Which lines of the entries hold the string "можно"? Copy each one.

[GIVEN DATA]
■ ■ ■ ■
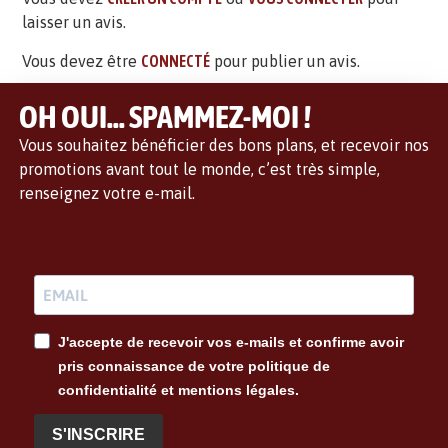
laisser un avis.
Vous devez être
CONNECTÉ
pour publier un avis.
OH OUI... SPAMMEZ-MOI !
Vous souhaitez bénéficier des bons plans, et recevoir nos
promotions avant tout le monde, c’est très simple,
renseignez votre e-mail.
J'accepte de recevoir vos e-mails et confirme avoir
pris connaissance de votre politique de
confidentialité et mentions légales.
S'INSCRIRE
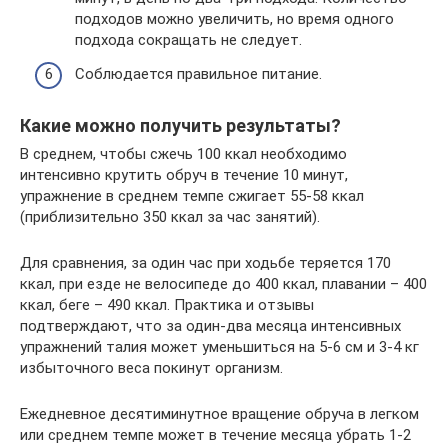
подходов можно увеличить, но время одного
подхода сокращать не следует.
Соблюдается правильное питание.
Какие можно получить результаты?
В среднем, чтобы сжечь 100 ккал необходимо
интенсивно крутить обруч в течение 10 минут,
упражнение в среднем темпе сжигает 55-58 ккал
(приблизительно 350 ккал за час занятий).
Для сравнения, за один час при ходьбе теряется 170
ккал, при езде не велосипеде до 400 ккал, плавании – 400
ккал, беге – 490 ккал. Практика и отзывы
подтверждают, что за один-два месяца интенсивных
упражнений талия может уменьшиться на 5-6 см и 3-4 кг
избыточного веса покинут организм.
Ежедневное десятиминутное вращение обруча в легком
или среднем темпе может в течение месяца убрать 1-2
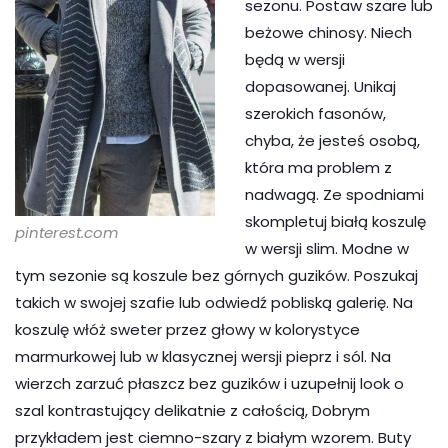
sezonu. Postaw szare lub
beżowe chinosy. Niech
będą w wersji
dopasowanej. Unikaj
szerokich fasonów,
chyba, że jesteś osobą,
która ma problem z
nadwagą. Ze spodniami
skompletuj białą koszulę
pinterest.com
w wersji slim. Modne w
tym sezonie są koszule bez górnych guzików. Poszukaj
takich w swojej szafie lub odwiedź pobliską galerię. Na
koszulę włóż sweter przez głowy w kolorystyce
marmurkowej lub w klasycznej wersji pieprz i sól. Na
wierzch zarzuć płaszcz bez guzików i uzupełnij look o
szal kontrastujący delikatnie z całością, Dobrym
przykładem jest ciemno-szary z białym wzorem. Buty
■ ■ ■ ■
[ANSWER]
подходов можно увеличить, но время одного
Какие можно получить результаты?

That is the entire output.